**About this exercise**
Scan the entries for lines with the word "ภาวด" and copy those lines.
/---
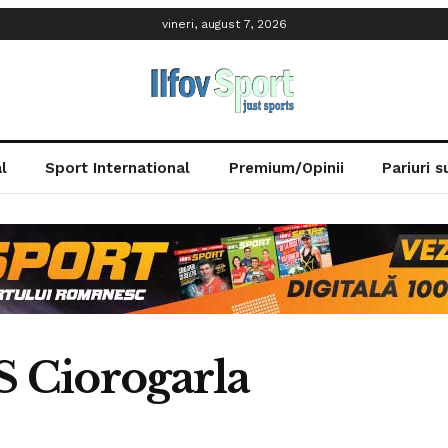
vineri, august 7, 2026
l
Sport International
Premium/Opinii
Pariuri 
S Ciorogarla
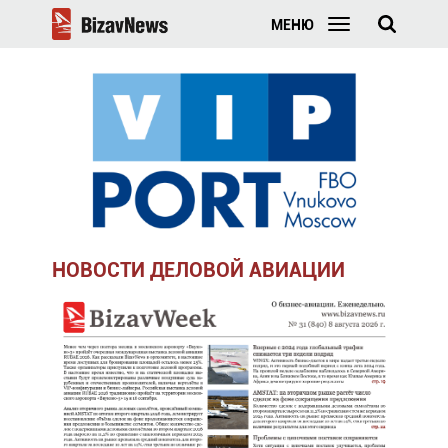
МЕНЮ
НОВОСТИ ДЕЛОВОЙ АВИАЦИИ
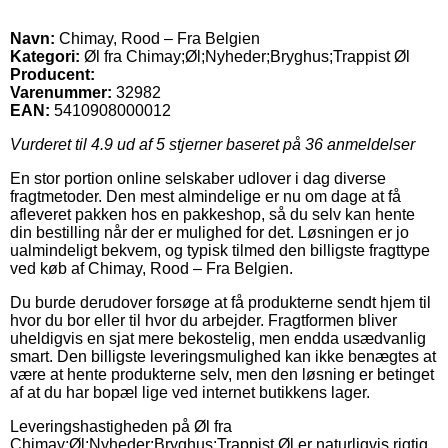
Navn:
Chimay, Rood – Fra Belgien
Kategori:
Øl fra Chimay;Øl;Nyheder;Bryghus;Trappist Øl
Producent:
Varenummer:
32982
EAN:
5410908000012
Vurderet til
4.9
ud af 5 stjerner baseret på
36
anmeldelser
En stor portion online selskaber udlover i dag diverse
fragtmetoder. Den mest almindelige er nu om dage at få
afleveret pakken hos en pakkeshop, så du selv kan hente
din bestilling når der er mulighed for det. Løsningen er jo
ualmindeligt bekvem, og typisk tilmed den billigste fragttype
ved køb af Chimay, Rood – Fra Belgien.
Du burde derudover forsøge at få produkterne sendt hjem til
hvor du bor eller til hvor du arbejder. Fragtformen bliver
uheldigvis en sjat mere bekostelig, men endda usædvanlig
smart. Den billigste leveringsmulighed kan ikke benægtes at
være at hente produkterne selv, men den løsning er betinget
af at du har bopæl lige ved internet butikkens lager.
Leveringshastigheden på Øl fra
Chimay;Øl;Nyheder;Bryghus;Trappist Øl er naturligvis rigtig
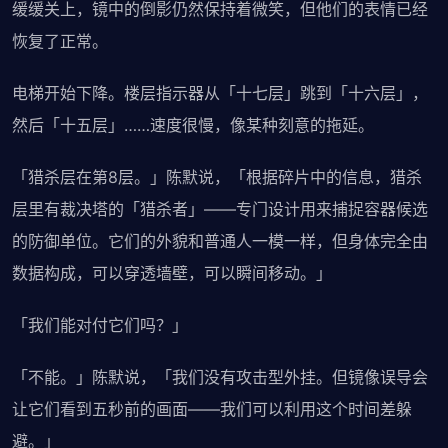
缓缓关上，镜中的倒影仍然保持着微笑，但他们的表情已经
恢复了正常。
电梯开始下降。楼层指示器从「十七层」跳到「十六层」，
然后「十五层」……速度很慢，像某种刻意的拖延。
「猎杀层在第8层。」陈默说，「根据碎片中的信息，猎杀
层里有裁决塔的「猎杀者」——专门设计用来捕捉容器候选
的防御单位。它们的外貌和普通人一模一样，但身体完全由
数据构成，可以穿透墙壁，可以瞬间移动。」
「我们能对付它们吗？」
「不能。」陈默说，「我们没有攻击型外挂。但镜像误导会
让它们看到五秒前的画面——我们可以利用这个时间差躲
避。」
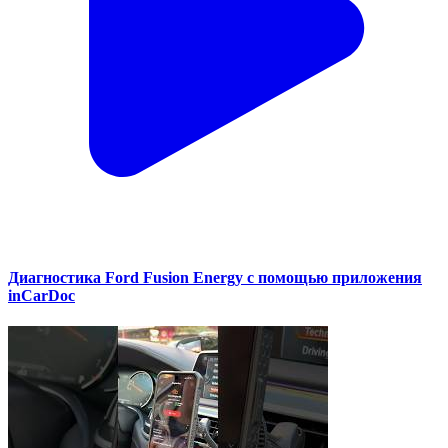
Диагностика Ford Fusion Energy с помощью приложения
inCarDoc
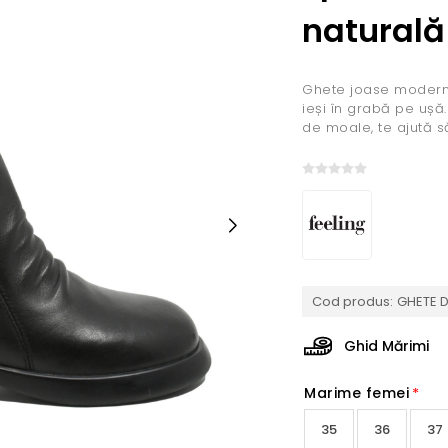
naturală
Ghete joase moderne
ieși în grabă pe ușă
de moale, te ajută să
Cod produs:
GHETE D
Ghid Mărimi
Marime femei
*
35
36
37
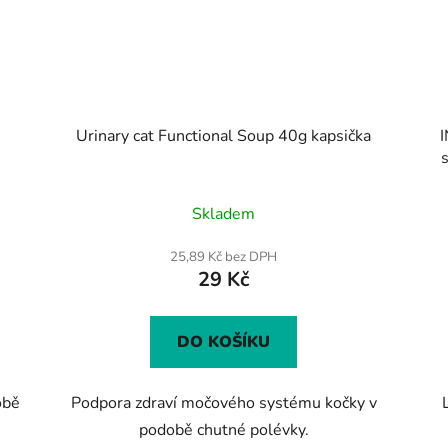
Urinary cat Functional Soup 40g kapsička
s
Skladem
25,89 Kč bez DPH
29 Kč
DO KOŠÍKU
obě
Podpora zdraví močového systému kočky v
podobě chutné polévky.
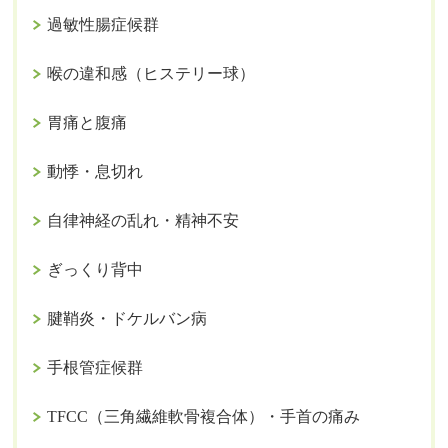
過敏性腸症候群
喉の違和感（ヒステリー球）
胃痛と腹痛
動悸・息切れ
自律神経の乱れ・精神不安
ぎっくり背中
腱鞘炎・ドケルバン病
手根管症候群
TFCC（三角繊維軟骨複合体）・手首の痛み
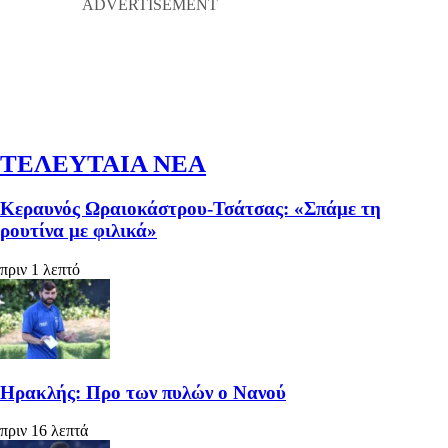
ΤΕΛΕΥΤΑΙΑ ΝΕΑ
Κεραυνός Ωραιοκάστρου-Τσάτσας: «Σπάμε τη
ρουτίνα με φιλικά»
πριν 1 λεπτό
Ηρακλής: Προ των πυλών ο Νανού
πριν 16 λεπτά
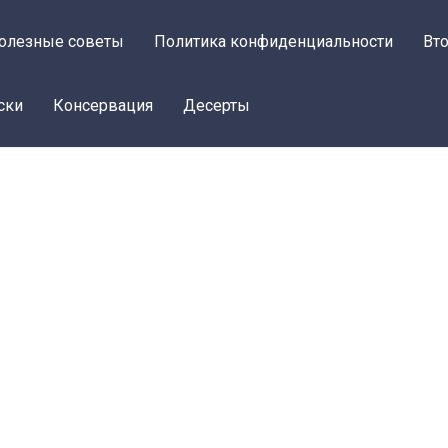
олезные советы
Политика конфиденциальности
Вт
ски
Консервация
Десерты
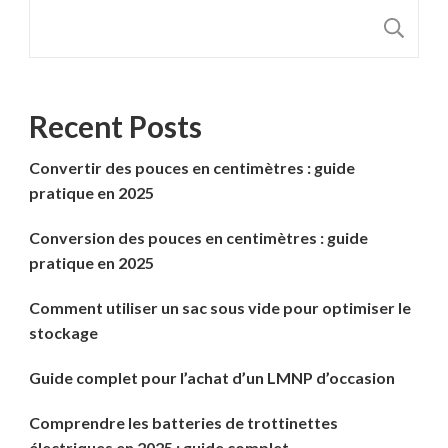
R
Recent Posts
Convertir des pouces en centimètres : guide
pratique en 2025
Conversion des pouces en centimètres : guide
pratique en 2025
Comment utiliser un sac sous vide pour optimiser le
stockage
Guide complet pour l’achat d’un LMNP d’occasion
Comprendre les batteries de trottinettes
électriques en 2025 : guide complet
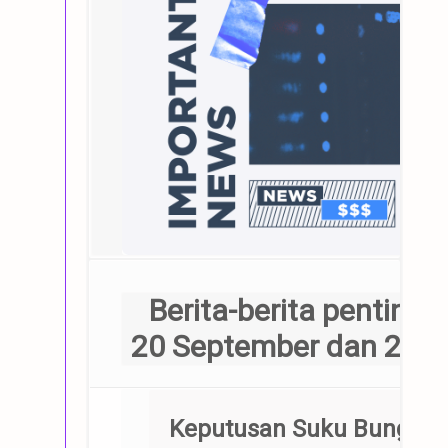
Berita-berita penting 
20 September dan 26 
Keputusan Suku Bunga B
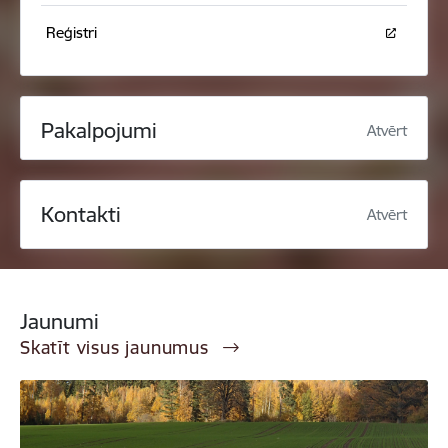
Reģistri
Pakalpojumi
Atvērt
Kontakti
Atvērt
Jaunumi
Skatīt visus jaunumus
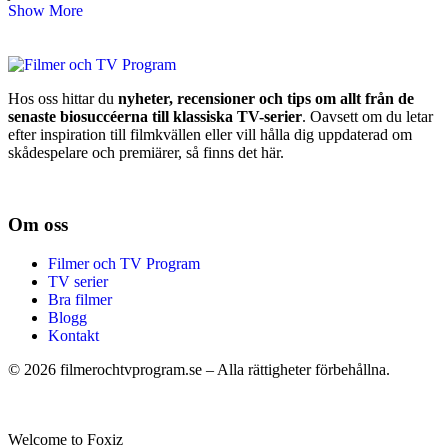
Show More
Hos oss hittar du
nyheter, recensioner och tips om allt från de
senaste biosuccéerna till klassiska TV-serier
. Oavsett om du letar
efter inspiration till filmkvällen eller vill hålla dig uppdaterad om
skådespelare och premiärer, så finns det här.
Om oss
Filmer och TV Program
TV serier
Bra filmer
Blogg
Kontakt
©
2026
filmerochtvprogram.se – Alla rättigheter förbehållna.
Welcome to Foxiz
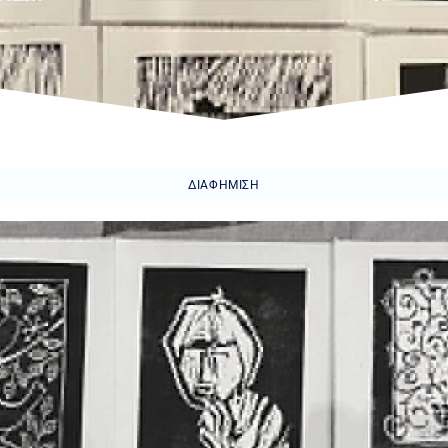
ΔΙΑΦΉΜΙΣΗ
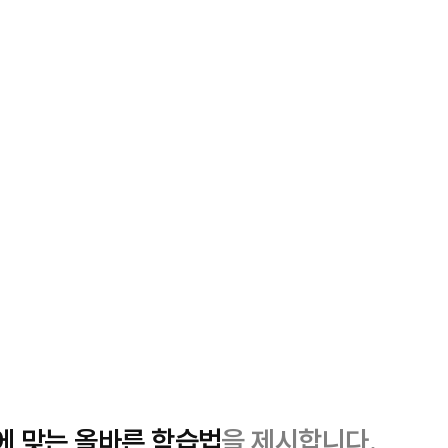
에 맞는
올바른 학습법
을 제시합니다.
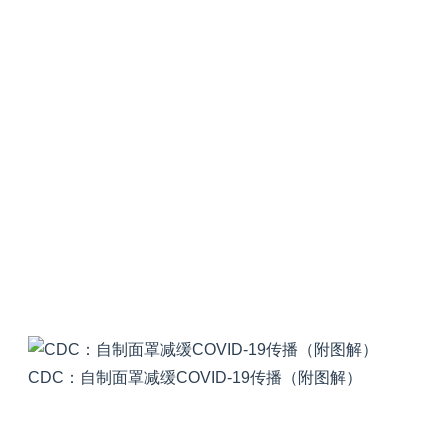
CDC：自制面罩减缓COVID-19传播（附图解）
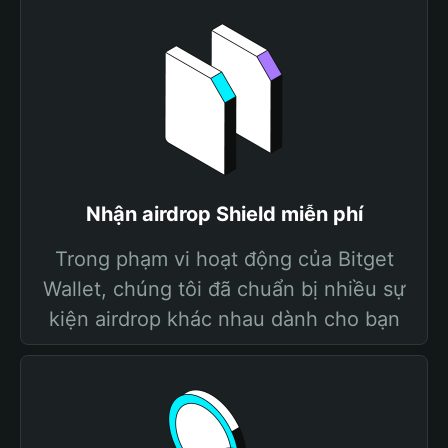
Nhận airdrop Shield miễn phí
Trong phạm vi hoạt động của Bitget
Wallet, chúng tôi đã chuẩn bị nhiều sự
kiện airdrop khác nhau dành cho bạn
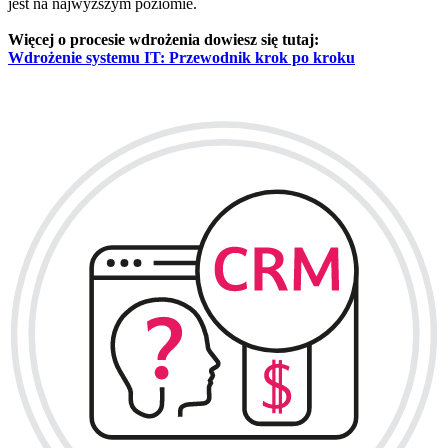
jest na najwyższym poziomie.
Więcej o procesie wdrożenia dowiesz się tutaj:
Wdrożenie systemu IT: Przewodnik krok po kroku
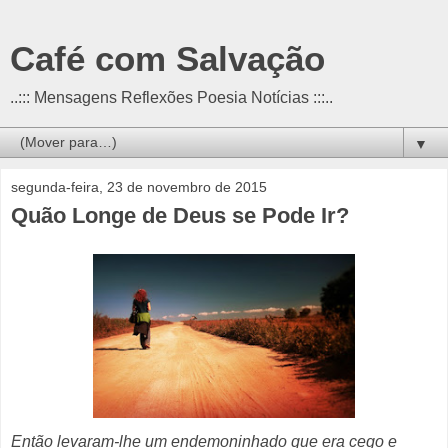
Café com Salvação
..::: Mensagens Reflexões Poesia Notícias :::..
▼
segunda-feira, 23 de novembro de 2015
Quão Longe de Deus se Pode Ir?
Então levaram-lhe um endemoninhado que era cego e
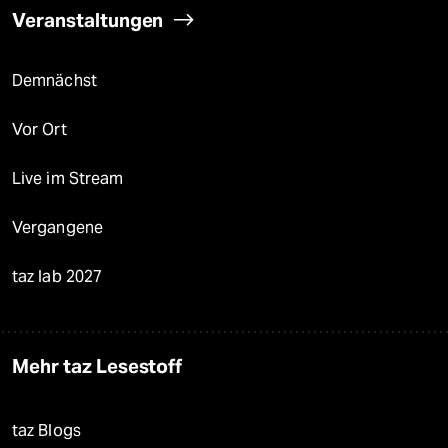
Veranstaltungen
Demnächst
Vor Ort
Live im Stream
Vergangene
taz lab 2027
Mehr taz Lesestoff
taz Blogs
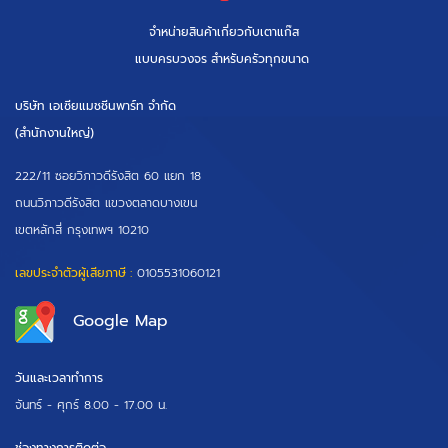
จำหน่ายสินค้าเกี่ยวกับเตาแก๊ส
แบบครบวงจร สำหรับครัวทุกขนาด
บริษัท เอเซียแมชชีนพาร์ท จำกัด
(สำนักงานใหญ่)
222/11 ซอยวิภาวดีรังสิต 60 แยก 18
ถนนวิภาวดีรังสิต แขวงตลาดบางเขน
เขตหลักสี่ กรุงเทพฯ 10210
เลขประจำตัวผู้เสียภาษี :
0105531060121
Google Map
วันและเวลาทำการ
จันทร์ - ศุกร์
8.00 - 17.00 น.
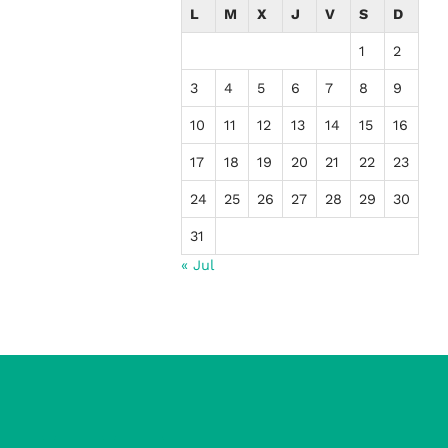
L
M
X
J
V
S
D
1
2
3
4
5
6
7
8
9
10
11
12
13
14
15
16
17
18
19
20
21
22
23
24
25
26
27
28
29
30
31
« Jul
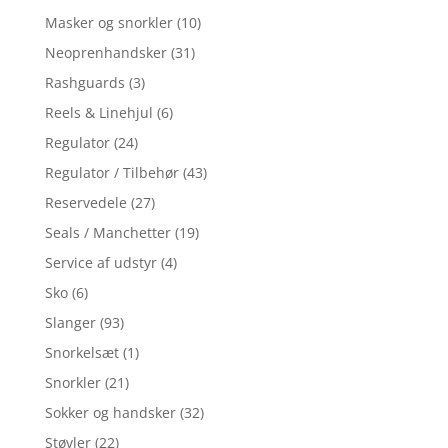
Masker og snorkler
(10)
Neoprenhandsker
(31)
Rashguards
(3)
Reels & Linehjul
(6)
Regulator
(24)
Regulator / Tilbehør
(43)
Reservedele
(27)
Seals / Manchetter
(19)
Service af udstyr
(4)
Sko
(6)
Slanger
(93)
Snorkelsæt
(1)
Snorkler
(21)
Sokker og handsker
(32)
Støvler
(22)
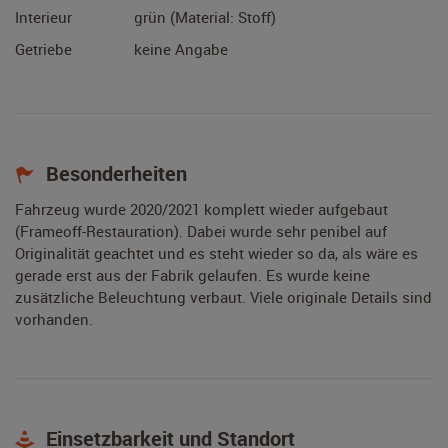
Interieur
grün (Material: Stoff)
Getriebe
keine Angabe
Besonderheiten
Fahrzeug wurde 2020/2021 komplett wieder aufgebaut
(Frameoff-Restauration). Dabei wurde sehr penibel auf
Originalität geachtet und es steht wieder so da, als wäre es
gerade erst aus der Fabrik gelaufen. Es wurde keine
zusätzliche Beleuchtung verbaut. Viele originale Details sind
vorhanden.
Einsetzbarkeit und Standort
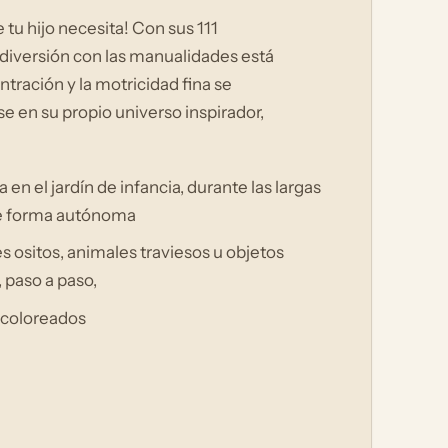
 tu hijo necesita! Con sus 111
a diversión con las manualidades está
ntración y la motricidad fina se
se en su propio universo inspirador,
n el jardín de infancia, durante las largas
 de forma autónoma
 ositos, animales traviesos u objetos
, paso a paso,
o coloreados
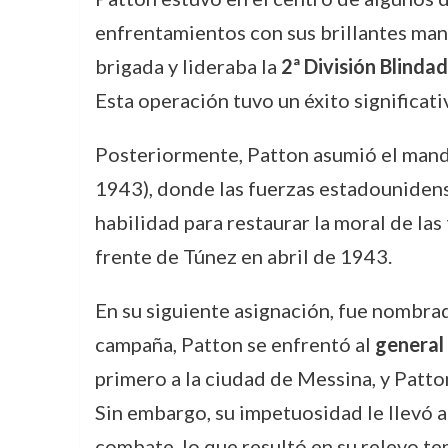
enfrentamientos con sus brillantes mani
brigada y lideraba la
2ª División Blinda
Esta operación tuvo un éxito significat
Posteriormente, Patton asumió el man
1943), donde las fuerzas estadounidens
habilidad para restaurar la moral de las 
frente de Túnez en abril de 1943.
En su siguiente asignación, fue nombr
campaña, Patton se enfrentó al
general
primero a la ciudad de Messina, y Patto
Sin embargo, su impetuosidad le llevó 
combate, lo que resultó en su relevo te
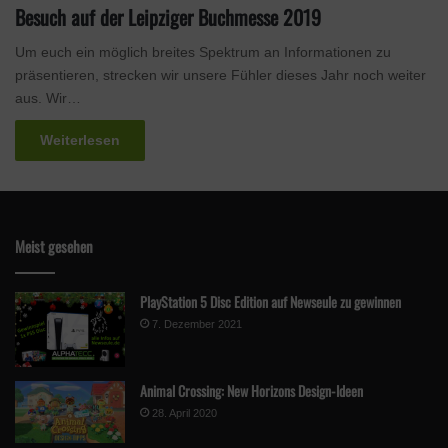
Besuch auf der Leipziger Buchmesse 2019
Um euch ein möglich breites Spektrum an Informationen zu
präsentieren, strecken wir unsere Fühler dieses Jahr noch weiter
aus. Wir…
Weiterlesen
Meist gesehen
PlayStation 5 Disc Edition auf Newseule zu gewinnen
7. Dezember 2021
Animal Crossing: New Horizons Design-Ideen
28. April 2020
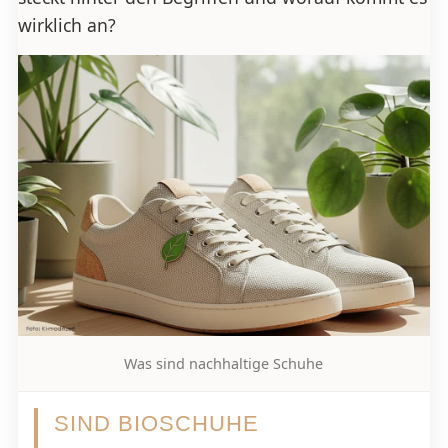
wirklich an?
Was sind nachhaltige Schuhe
SIND BIOSCHUHE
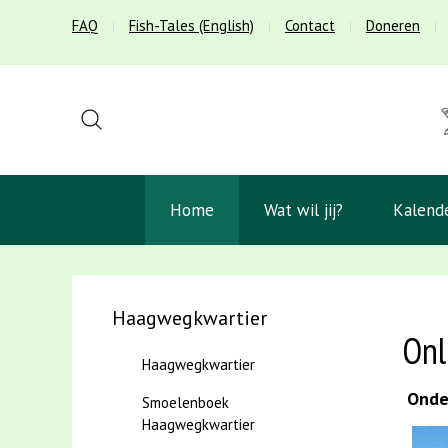
FAQ
Fish-Tales (English)
Contact
Doneren
Home
Wat wil jij?
Kalend
Haagwegkwartier
Onl
Haagwegkwartier
Onder
Smoelenboek
Haagwegkwartier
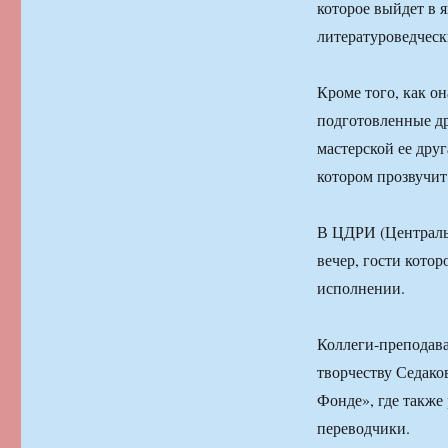
которое выйдет в я
литературоведческ
Кроме того, как о
подготовленные дру
мастерской ее дру
котором прозвучит
В ЦДРИ (Центральн
вечер, гости кото
исполнении.
Коллеги-преподав
творчеству Седак
Фонде», где также 
переводчики.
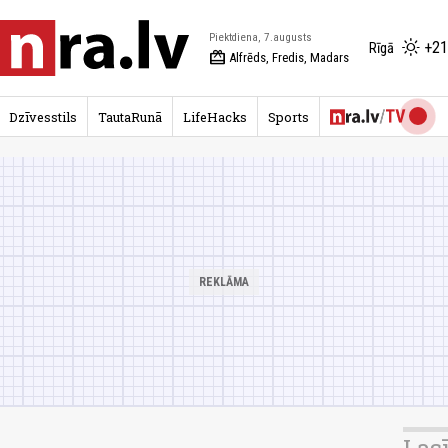
Piektdiena, 7.augusts
+21
Rīgā
redeem
Alfrēds, Fredis, Madars
Dzīvesstils
TautaRunā
LifeHacks
Sports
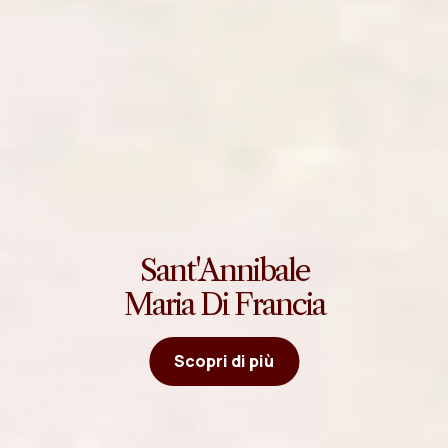
Sant'Annibale
Maria Di Francia
Scopri di più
\---
**Exercise result**
222/11 ซอยวิภาวดีรังสิต 60 แยก 18
ถนนวิภาวดีรังสิต แขวงตลาดบางเขน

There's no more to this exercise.